We’ve been following the efforts of one family, the Hempels, to draw attention to the potential of cyclodextrin, an experimental drug that may have potential against a fatal neurodegenerative disease called Niemann-Pick Type C.

Addison and Cassidy Hempel, twin six-year-old girls, have the disease, and their parents were part of a larger group that earlier this year successfully got orphan drug designation for the compound from the FDA, a key first step for drug development in rare diseases.
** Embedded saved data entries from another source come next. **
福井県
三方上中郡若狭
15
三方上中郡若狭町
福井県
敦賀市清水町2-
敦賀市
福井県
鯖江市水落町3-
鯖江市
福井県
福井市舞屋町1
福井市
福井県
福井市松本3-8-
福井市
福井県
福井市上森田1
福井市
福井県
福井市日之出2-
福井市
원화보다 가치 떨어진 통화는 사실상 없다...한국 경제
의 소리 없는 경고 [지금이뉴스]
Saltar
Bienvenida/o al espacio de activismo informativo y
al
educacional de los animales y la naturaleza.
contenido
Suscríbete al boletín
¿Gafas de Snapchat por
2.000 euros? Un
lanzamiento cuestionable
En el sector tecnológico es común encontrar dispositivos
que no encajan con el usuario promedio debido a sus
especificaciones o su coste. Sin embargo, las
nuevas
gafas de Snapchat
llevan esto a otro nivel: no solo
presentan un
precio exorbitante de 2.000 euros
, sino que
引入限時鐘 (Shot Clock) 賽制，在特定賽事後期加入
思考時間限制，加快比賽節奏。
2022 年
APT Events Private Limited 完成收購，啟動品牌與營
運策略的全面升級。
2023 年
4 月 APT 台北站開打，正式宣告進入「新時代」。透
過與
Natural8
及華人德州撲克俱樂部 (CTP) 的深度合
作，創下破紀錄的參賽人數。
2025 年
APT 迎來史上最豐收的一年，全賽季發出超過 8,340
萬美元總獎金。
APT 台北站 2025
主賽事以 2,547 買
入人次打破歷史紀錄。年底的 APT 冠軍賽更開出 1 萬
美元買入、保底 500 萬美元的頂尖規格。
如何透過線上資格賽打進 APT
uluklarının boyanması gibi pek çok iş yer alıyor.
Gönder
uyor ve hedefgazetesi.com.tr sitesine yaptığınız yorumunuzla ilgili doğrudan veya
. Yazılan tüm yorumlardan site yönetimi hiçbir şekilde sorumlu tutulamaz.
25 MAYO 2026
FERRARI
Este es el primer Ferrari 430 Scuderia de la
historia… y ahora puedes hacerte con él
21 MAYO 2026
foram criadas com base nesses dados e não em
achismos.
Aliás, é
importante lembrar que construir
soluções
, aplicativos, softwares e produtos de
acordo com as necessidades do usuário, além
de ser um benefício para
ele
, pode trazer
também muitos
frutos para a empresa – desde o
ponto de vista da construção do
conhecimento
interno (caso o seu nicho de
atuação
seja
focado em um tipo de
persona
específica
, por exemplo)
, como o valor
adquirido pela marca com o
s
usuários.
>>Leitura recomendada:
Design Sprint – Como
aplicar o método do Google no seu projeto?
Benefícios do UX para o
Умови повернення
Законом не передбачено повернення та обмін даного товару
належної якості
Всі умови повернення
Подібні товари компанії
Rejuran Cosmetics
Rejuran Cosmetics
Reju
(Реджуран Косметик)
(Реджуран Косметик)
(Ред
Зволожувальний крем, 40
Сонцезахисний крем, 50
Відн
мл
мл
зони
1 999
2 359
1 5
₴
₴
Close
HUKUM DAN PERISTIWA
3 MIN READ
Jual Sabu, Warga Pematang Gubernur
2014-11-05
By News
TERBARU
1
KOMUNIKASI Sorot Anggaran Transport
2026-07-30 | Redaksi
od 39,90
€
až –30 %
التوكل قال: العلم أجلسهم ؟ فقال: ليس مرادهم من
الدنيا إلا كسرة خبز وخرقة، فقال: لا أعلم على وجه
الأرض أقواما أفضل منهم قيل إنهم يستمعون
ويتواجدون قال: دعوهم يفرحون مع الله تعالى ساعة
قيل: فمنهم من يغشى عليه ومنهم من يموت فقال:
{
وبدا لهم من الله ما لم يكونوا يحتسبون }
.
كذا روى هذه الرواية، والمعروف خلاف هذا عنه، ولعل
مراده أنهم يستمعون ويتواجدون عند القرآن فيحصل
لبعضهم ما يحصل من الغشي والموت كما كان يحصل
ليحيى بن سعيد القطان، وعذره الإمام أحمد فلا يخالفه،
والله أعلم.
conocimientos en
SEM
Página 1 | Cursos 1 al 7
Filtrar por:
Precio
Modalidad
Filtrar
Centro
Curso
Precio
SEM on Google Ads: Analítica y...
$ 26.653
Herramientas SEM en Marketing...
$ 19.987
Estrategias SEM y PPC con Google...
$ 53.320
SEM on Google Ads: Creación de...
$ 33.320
The FDA this week gave permission for cyclodextrin to be injected into the spines of the girls. They’ve been receiving the drug intravenously for over a year but new research indicated that it does not cross the blood-brain barrier.

Chris Hempel, the girls’ mother, tells the Health Blog that the family pursued the new approach for delivering the drug in the hopes it will get into the brain and stave off some of the neurological decline associated with NPC. She also hopes that the information they report to the FDA may help bring cyclodextrin one step closer to a trial.

A spokeswoman for the FDA says the agency can’t comment on drugs under agency review or on any individual’s private medical information.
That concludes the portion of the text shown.